FIFA President Sepp Blatter revealed the organization is establishing a task force to deal with racism in football, according to Mike Collett of REUTERS. Blatter said that the task force would be headed by CONCACAF President Jeffrey Webb. Football has been "blighted by a never-ending series of racist incidents from fans especially in eastern Europe, often met with derisory fines and punishments amounting to little more than a slap on the wrist." However, this week UEFA "finally took some stricter measures" by ordering Italian club Lazio to play its next two European home matches behind closed doors because of repeated racism from supporters and fined the club €40,000 ($52,000) (REUTERS, 3/1).
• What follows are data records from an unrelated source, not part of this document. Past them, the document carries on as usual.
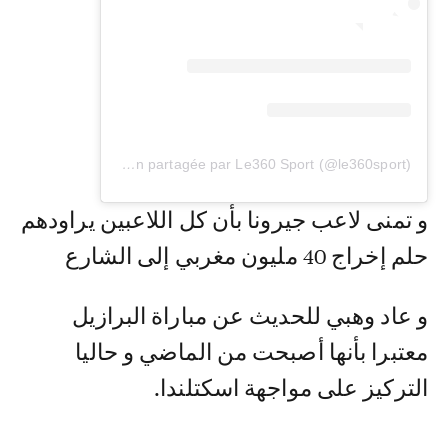
Une publication partagée par Le360 Sport (@le360sport)
و تمنى لاعب جيرونا بأن كل اللاعبين يراودهم
حلم إخراج 40 مليون مغربي إلى الشارع
و عاد وهبي للحديث عن مباراة البرازيل
معتبرا بأنها أصبحت من الماضي و حاليا
التركيز على مواجهة اسكتلندا.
The AP reported Blatter is calling for a “united front of the football community in our zero-tolerance policy against racism.” Blatter: “We have to work on it but we cannot do it alone. It is a big, big problem also of education and understanding, and [needs] a little bit also of solidarity" (AP, 3/2). In London, Andrew Warshaw wrote Webb wants to meet John Terry, Rio Ferdinand and Luis Suarez after expressing "huge concern" about controversial recent incidents in the Premier League. Webb wants "first-hand insight into its resurgence in the English game." Webb met FA Chair David Bernstein in Edinburgh for more than an hour Friday. He said that black players had been "sorely let down by the authorities." Webb: "Football has been talking for a long time but we have not been sufficiently supporting the players" (DAILY MAIL, 3/2).


Q: What is the role and scope of this new taskforce?
Jeffrey Webb: There are two main elements as I see it. Firstly we'll be reviewing the current sanctions for anti-discrimination. The second is an education process, where I want to engage players, the broader football community and NGOs.

Q: Why do you think there has been a resurgence of racism in the game globally?
Webb: I don't know. Just because racism exists in society, it doesn't mean we have to tolerate it. As a football family we have to sit down, and look at ourselves in the mirror. Do people of colour really have the chance, or equal opportunity to coach or become involved in football administration? I want to have the chance to sit down with players, people who have been victimised, and listen to their experiences.

Q: What are the next steps for your taskforce?
Webb: The plan is for more concrete proposals to be discussed and formalised at the Executive Committee on 20 and 21 March. I would hope for the Taskforce to comprise representatives from FIFA's six Confederations, and also to involve some campaign groups, who have been fighting to eradicate discrimination for many, many years (FIFA).